Our food arrived, and we began to eat, our conversation naturally turning to the events of the day Holly was born, reliving the details – reinforcing family mythology, I suppose. Chris, unaware of his fiancée’s growing sullenness, her attention drifting to the next table, was an eager listener.
‘So tell me, Caroline,’ he said, ‘this time twelve years ago, were you screaming your head off in the delivery ward?’
‘Not a bit,’ she answered, shooting Holly a smile. ‘Easiest birth ever.’
‘Bollox.’
‘I’m telling you, it’s true.
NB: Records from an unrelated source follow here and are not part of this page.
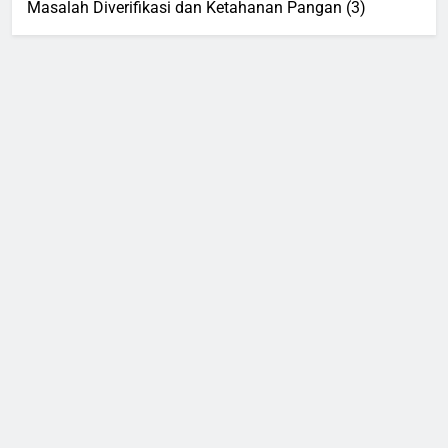
Masalah Diverifikasi dan Ketahanan Pangan (3)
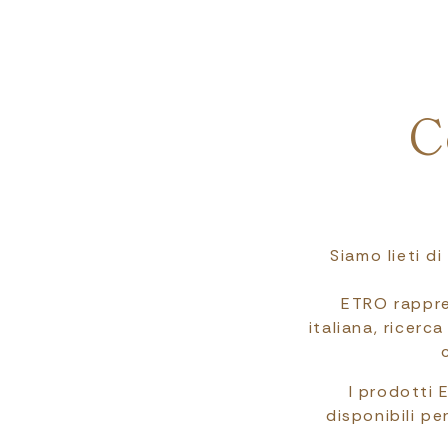
C
Siamo lieti d
ETRO rappre
italiana, ricerc
I prodotti 
disponibili pe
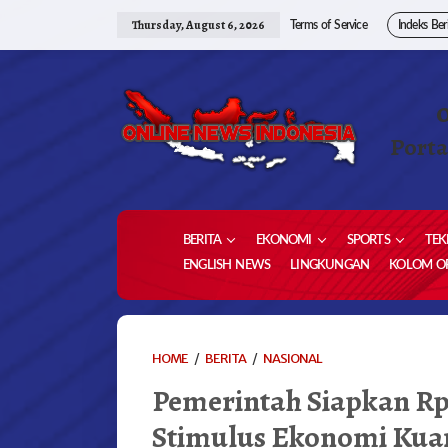
Skip
to
Thursday, August 6, 2026
Terms of Service
Indeks Ber
content
Porta
BERITA
EKONOMI
SPORTS
TEK
ENGLISH NEWS
LINGKUNGAN
KOLOM OP
PEMERINTAH
HOME
/
BERITA
/
NASIONAL
SIAPKAN
Pemerintah Siapkan Rp1
RP12,83
TRILIUN
Stimulus Ekonomi Kuar
UNTUK
PAKET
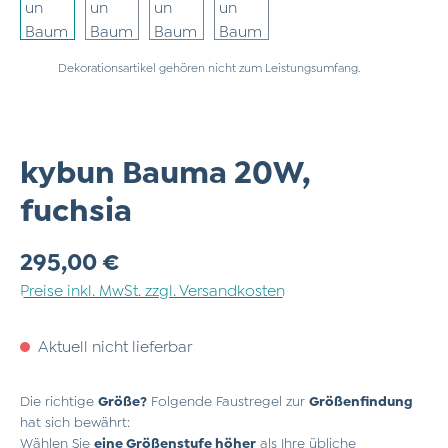
Dekorationsartikel gehören nicht zum Leistungsumfang.
kybun Bauma 20W,
fuchsia
Regulärer Preis:
295,00 €
Preise inkl. MwSt. zzgl. Versandkosten
Aktuell nicht lieferbar
Die richtige
Größe?
Folgende Faustregel zur
Größenfindung
hat sich bewährt:
Wählen Sie
eine Größenstufe höher
als Ihre übliche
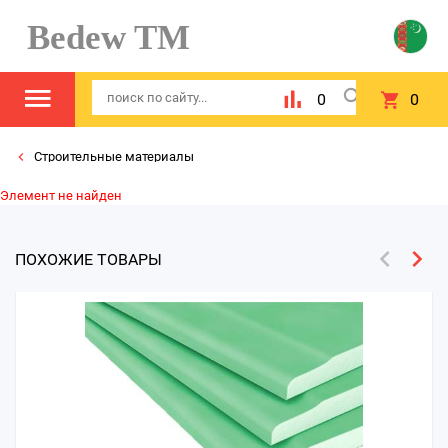
Bedew TM
0
0
Строительные материалы
Элемент не найден
ПОХОЖИЕ ТОВАРЫ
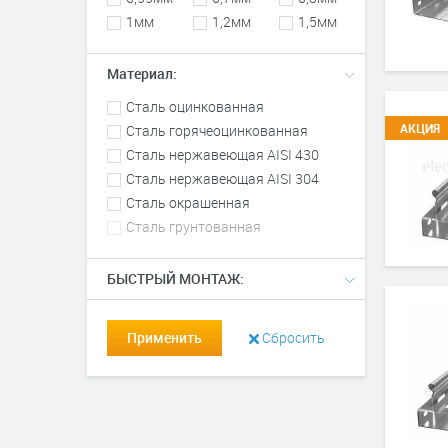
1мм
1,2мм
1,5мм
Материал:
Сталь оцинкованная
АКЦИЯ
Сталь горячеоцинкованная
Сталь нержавеющая AISI 430
Сталь нержавеющая AISI 304
Сталь окрашенная
Сталь грунтованная
БЫСТРЫЙ МОНТАЖ:
Применить
Сбросить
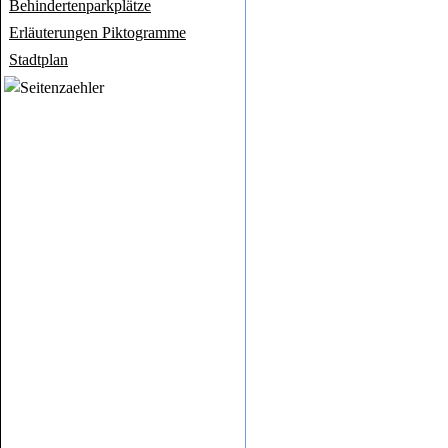
Behindertenparkplätze
Erläuterungen Piktogramme
Stadtplan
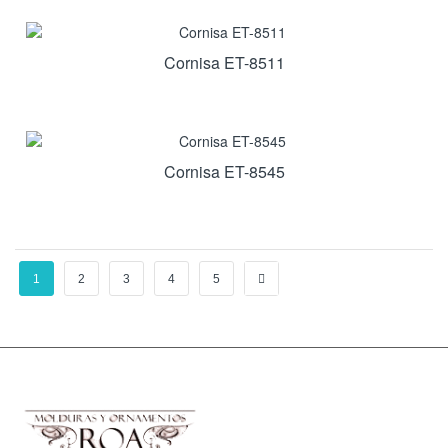
Cornisa ET-8511
Cornisa ET-8545
1
2
3
4
5
→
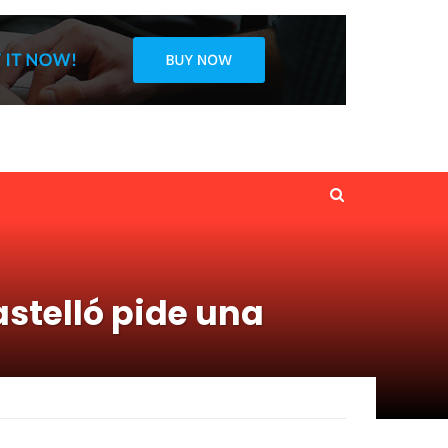
astelló pide una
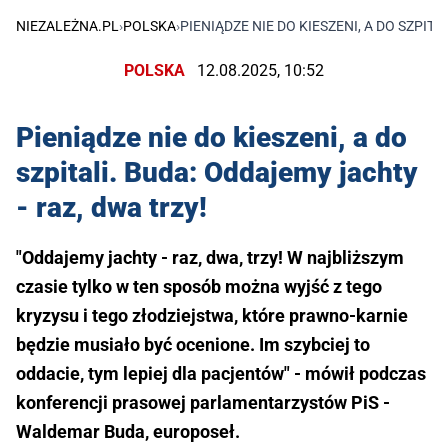
NIEZALEŻNA.PL
›
POLSKA
›
PIENIĄDZE NIE DO KIESZENI, A DO SZPITA
POLSKA
12.08.2025, 10:52
Pieniądze nie do kieszeni, a do
szpitali. Buda: Oddajemy jachty
- raz, dwa trzy!
"Oddajemy jachty - raz, dwa, trzy! W najbliższym
czasie tylko w ten sposób można wyjść z tego
kryzysu i tego złodziejstwa, które prawno-karnie
będzie musiało być ocenione. Im szybciej to
oddacie, tym lepiej dla pacjentów" - mówił podczas
konferencji prasowej parlamentarzystów PiS -
Waldemar Buda, europoseł.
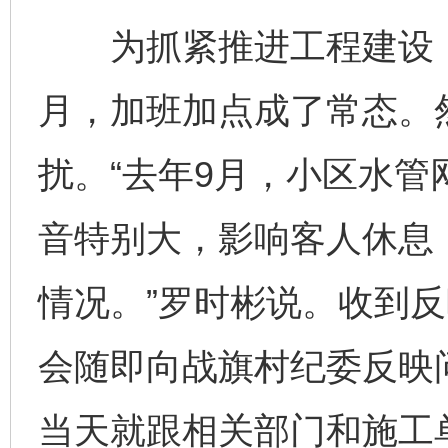
为抓紧推进工程建设，
月，加班加点成了常态。
扰。“去年9月，小区水
音特别大，影响客人休息
情况。”罗时彬说。收到
会随即向战旗村纪委反映
当天就跟相关部门和施工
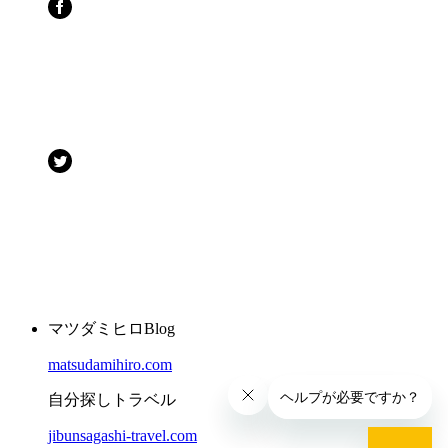
マツダミヒロBlog
matsudamihiro.com
自分探しトラベル
jibunsagashi-travel.com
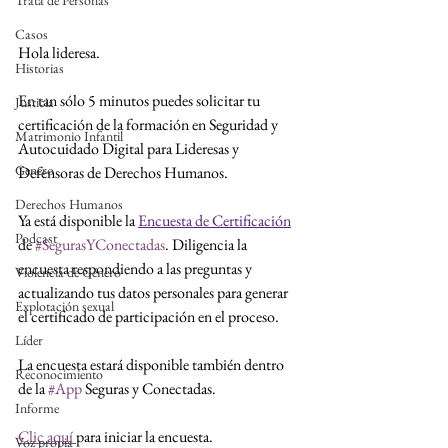
Trata de Personas
Casos
Hola lideresa.
Historias
En tan sólo 5 minutos puedes solicitar tu 
Justicia
certificación de la formación en Seguridad y 
Matrimonio Infantil
Autocuidado Digital para Lideresas y 
Genero
Defensoras de Derechos Humanos.
Derechos Humanos
Ya está disponible la 
Encuesta de Certificación
Podcast
de 
#SegurasYConectadas
. Diligencia la 
encuesta respondiendo a las preguntas y 
Violencia de Género
actualizando tus datos personales para generar 
Explotación sexual
el certificado de participación en el proceso. 
Líder
La encuesta estará disponible también dentro 
Reconocimiento
de la 
#App
 Seguras y Conectadas. 
Informe
Clic aquí 
para iniciar la encuesta. 
Voz propia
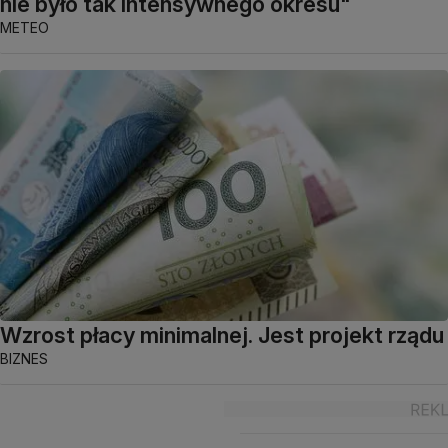
nie było tak intensywnego okresu"
METEO
Wzrost płacy minimalnej. Jest projekt rządu
BIZNES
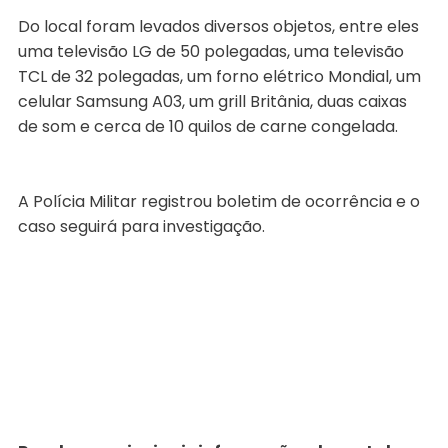
Do local foram levados diversos objetos, entre eles
uma televisão LG de 50 polegadas, uma televisão
TCL de 32 polegadas, um forno elétrico Mondial, um
celular Samsung A03, um grill Britânia, duas caixas
de som e cerca de 10 quilos de carne congelada.
A Polícia Militar registrou boletim de ocorrência e o
caso seguirá para investigação.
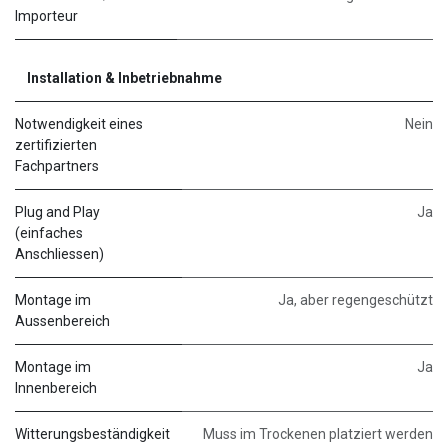
Importeur
Installation & Inbetriebnahme
Notwendigkeit eines
Nein
zertifizierten
Fachpartners
Plug and Play
Ja
(einfaches
Anschliessen)
Montage im
Ja, aber regengeschützt
Aussenbereich
Montage im
Ja
Innenbereich
Witterungsbeständigkeit
Muss im Trockenen platziert werden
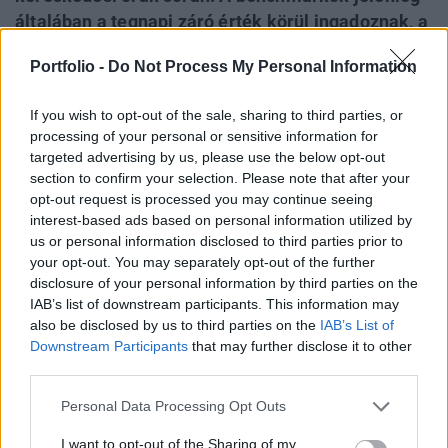
általában a tegnapi záró érték körül ingadoznak, a
DAX 0.4%-os, a CAC40 0.1%-os pluszt mutat, az
Portfolio -
Do Not Process My Personal Information
FTSE pedig 0.2%-nál tartózkodik az előző záróhoz
képest. Áldozócsütörtök ünnepe miatt több tőzsde
If you wish to opt-out of the sale, sharing to third parties, or
is zárva van, így például Svájcban, Finnországban
processing of your personal or sensitive information for
és Svédországban is pihennek a brókerek.
targeted advertising by us, please use the below opt-out
section to confirm your selection. Please note that after your
Az egyes részvényeket tekintve a Tate & Lyle cukorgyártó
opt-out request is processed you may continue seeing
5.1%-ot emelkedett a londoni perketten, miután a
interest-based ads based on personal information utilized by
us or personal information disclosed to third parties prior to
várakozásoknál jobb jelentést tett közzé, illetve először
your opt-out. You may separately opt-out of the further
számszerűsítette az EU-s cukorpiaci szabályozás cégre
disclosure of your personal information by third parties on the
gyakorolt kedvezőtlen hatását.A Barclays részvényei 1.4%-
IAB’s list of downstream participants. This information may
os csökkenést mutatnak, miután az angol bank arról
also be disclosed by us to third parties on the
IAB’s List of
számolt be, hogy a gyorsan emelkedő bevételek...
Downstream Participants
that may further disclose it to other
third parties.
KEDVES OLVASÓNK!
Personal Data Processing Opt Outs
A keresett cikk a portfolio.hu hírarchívumához
I want to opt-out of the Sharing of my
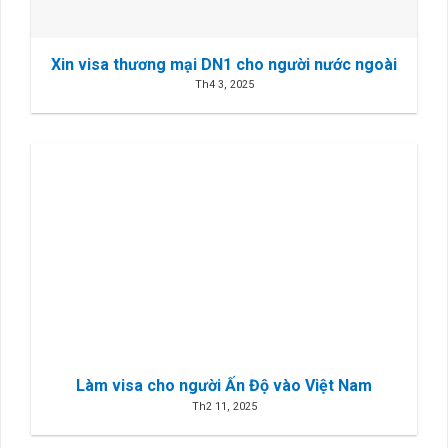
Xin visa thương mại DN1 cho người nước ngoài
Th4 3, 2025
Làm visa cho người Ấn Độ vào Việt Nam
Th2 11, 2025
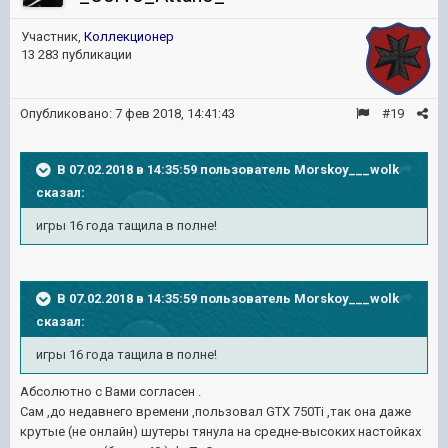
Участник,
Коллекционер
13 283 публикации
Опубликовано:
7 фев 2018, 14:41:43
#19
В 07.02.2018 в 14:35:59 пользователь
Morskoy___wolk
сказал:
игры 16 года тащила в полне!
В 07.02.2018 в 14:35:59 пользователь
Morskoy___wolk
сказал:
игры 16 года тащила в полне!
Абсолютно с Вами согласен .
Сам ,до недавнего времени ,пользовал GTX 750Ti ,так она даже
крутые (не онлайн) шутеры тянула на средне-высоких настойках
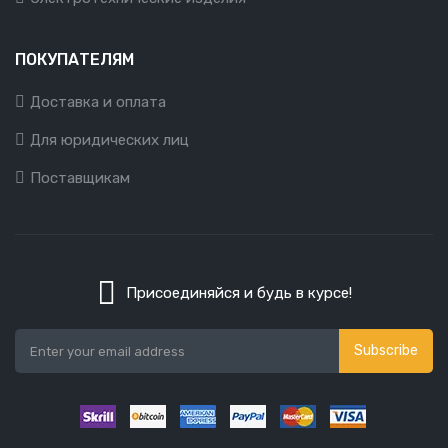
ПОКУПАТЕЛЯМ
Доставка и оплата
Для юридических лиц
Поставщикам
Присоединяйся и будь в курсе!
Subscribe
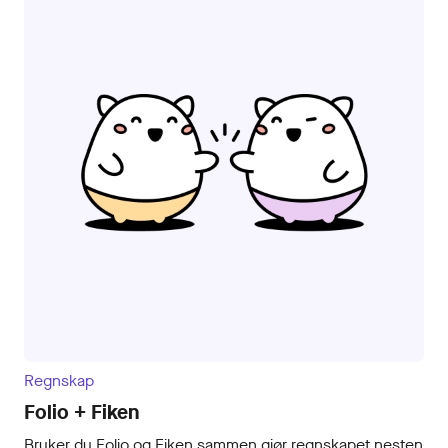
Regnskap
Folio + Fiken
Bruker du Folio og Fiken sammen gjør regnskapet nesten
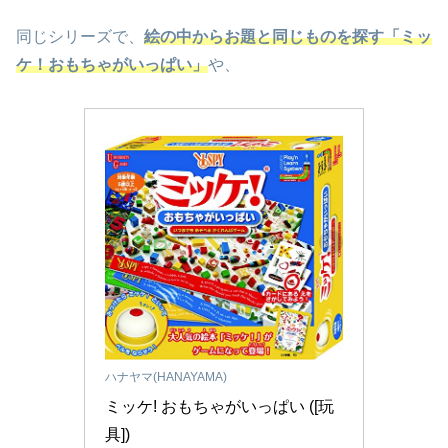
同じシリーズで、
絵の中からお題と同じものを探す「ミッ
ケ！おもちゃがいっぱい」
や、
ハナヤマ(HANAYAMA)
ミッケ! おもちゃがいっぱい ([玩
具])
Robbie, on the other hand, was a complete nightmare.’
I kicked him playfully under the table. ‘Difficult from the start, weren’t you, son?’
‘Ha-ha,’ he replied. Perhaps it was the champagne, but he seemed to have perked up a little, leaning into the table to be part of the conversation.
‘Holly came so quickly,’ Caroline went on, ‘I barely made it up on to the bed. I just breathed her out.’
Holly stirred with pleasure – she loved this story.
‘Tell them about the caul,’ I said.
‘Holly was born with the caul unbroken.’
‘What’s that?’ Chris asked.
‘It’s a membrane that covers the baby’s face and head in the womb. It tears during childbirth, except in rare instances, and in Holly’s case it was unbroken.’
‘They say it brings luck to the child,’ I said, putting my arm around Holly’s shoulders. ‘Isn’t that right, sweetheart? Or in some countries they believe the child has second sight.’
‘Do you, Holly?’ Chris screwed up his eyes and peered closely at her.
She blushed beneath his scrutiny, and shook her head.
‘One of the midwives told us that sailors often use a caul as a talisman against drowning,’ Caroline continued. ‘She asked us if we wanted to keep it or even sell it.’
‘Gross!’ Robbie cried.
‘It was David’s birthday and I’d left his present at home, so I turned to him and said, “There you go, love. That’s your present.” ’
‘Please, Mum. TMI,’ Robbie said.
‘My mother kept my umbilical cord,’ Chris volunteered, sending Robbie into fresh groans of revulsion. ‘I found it after she died, this dry, shrivelled thing in a box. It looked a bit like tripe.’
I placed my knife and fork on the empty plate and laughed. ‘Now that is gross,’ I said. My headache had lifted – the champagne, the wine that had followed, the food, they had all gone some way to relieving the pressure.
‘We kept the hospital bracelets the children wore, didn’t we, Caroline?’ I said. ‘Tiny little things – they barely fit around my finger. To think that they were once around your wrist, Robbie, and your ankle, Hols.’